Diese Atmosphäre schien in Gefahr, wenn das Festival weiter wächst, war man sich im OK einig und entschied sich deshalb für den Unterbruch. Schon damals beschlossen sie aber: Spätestens in zehn Jahren kehrt man auf den Friedlisberg zurück. Ob das im Rahmen eines OK-Treffens am Feuer oder im Rahmen des Peacemountain geschieht, liess man noch offen.

Nun ist es so weit, das Open Air, das die Jugend des einen oder anderen Freiämters geprägt hat, findet ein weiteres Mal auf dem Friedlisberg statt. Die Nachricht verbreitet sich über die Stammtische wie Freibier. Die Organisatoren selbst möchten die Werbetrommel nicht zu fest rühren.

Das Peacemountain ist ein Phänomen. Es verlief immer friedlich und hat dank grossem Idealismus ohne Werbebeiträge finanziell rentiert. Was man eingenommen hat, wurde auch wieder investiert. Surreale Bauten, mystische Lichtspiele und lodernde Feuer prägten die Atmosphäre – die selber erschaffenen und sehr beliebten Bühnen wurden im letzten Jahrzehnt während des Festivalsommers praktisch an jedem Wochenende vermietet.

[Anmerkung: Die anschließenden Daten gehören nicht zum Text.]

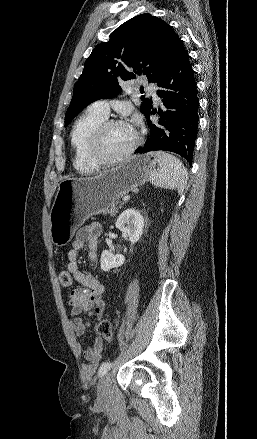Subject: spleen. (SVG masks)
<instances>
[{"instance_id":"spleen-1","label":"spleen","mask_w":257,"mask_h":439,"mask_svg":"<svg viewBox=\"0 0 257 439\" xmlns=\"http://www.w3.org/2000/svg\"><path fill=\"white\" fill-rule=\"evenodd\" d=\"M155 157L158 168L151 171L150 182L156 187L176 189L182 194L188 179L184 165L178 158L163 151L156 152Z\"/></svg>"}]
</instances>
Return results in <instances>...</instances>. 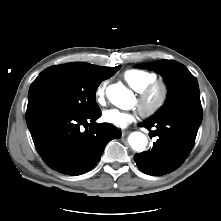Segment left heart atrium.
Returning a JSON list of instances; mask_svg holds the SVG:
<instances>
[{"mask_svg": "<svg viewBox=\"0 0 221 221\" xmlns=\"http://www.w3.org/2000/svg\"><path fill=\"white\" fill-rule=\"evenodd\" d=\"M136 115L132 112L121 111L118 109H109L103 112V120L117 127L125 128L133 122Z\"/></svg>", "mask_w": 221, "mask_h": 221, "instance_id": "39dd6f15", "label": "left heart atrium"}]
</instances>
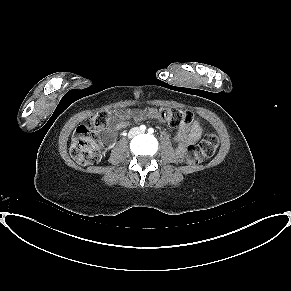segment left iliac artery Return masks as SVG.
<instances>
[{
	"instance_id": "left-iliac-artery-1",
	"label": "left iliac artery",
	"mask_w": 291,
	"mask_h": 291,
	"mask_svg": "<svg viewBox=\"0 0 291 291\" xmlns=\"http://www.w3.org/2000/svg\"><path fill=\"white\" fill-rule=\"evenodd\" d=\"M148 133H149V134L154 133V129H153V128H149V129H148Z\"/></svg>"
}]
</instances>
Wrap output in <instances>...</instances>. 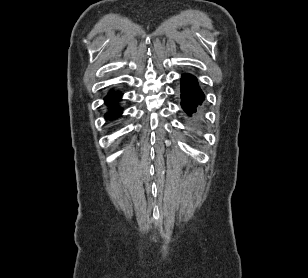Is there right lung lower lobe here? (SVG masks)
Wrapping results in <instances>:
<instances>
[{
	"label": "right lung lower lobe",
	"mask_w": 308,
	"mask_h": 278,
	"mask_svg": "<svg viewBox=\"0 0 308 278\" xmlns=\"http://www.w3.org/2000/svg\"><path fill=\"white\" fill-rule=\"evenodd\" d=\"M121 96L122 93L111 91L105 97V104L109 107V112L105 115L106 119H116L122 113V110L117 106Z\"/></svg>",
	"instance_id": "1"
}]
</instances>
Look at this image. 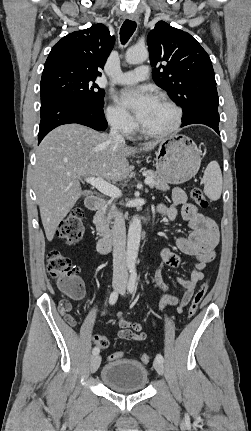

Das Musikprogramm war und ist auch diesmal bunt, nicht zuletzt aufgrund des vielfältig zusammengesetzten OK, das sich seine eigenen Musikwünsche erfüllt, ohne Rücksicht darauf zu nehmen, was gerade in ist. Etwas Kreatives zu erschaffen und es dann wieder zu neutralisieren, sei schon immer das Ziel gewesen. Drei Sitzungen waren nötig, um die Aufgaben aufzuteilen: eine Woche für den Aufbau, eine fürs Aufräumen. Auf das Revival darf man gespannt sein.

Das Peacemountain findet vom 16. bis 18. Juli in Rudolfstetten-Friedlisberg statt. Am Donnerstag von 14 bis 18 Uhr ist ein Kindernachmittag geplant.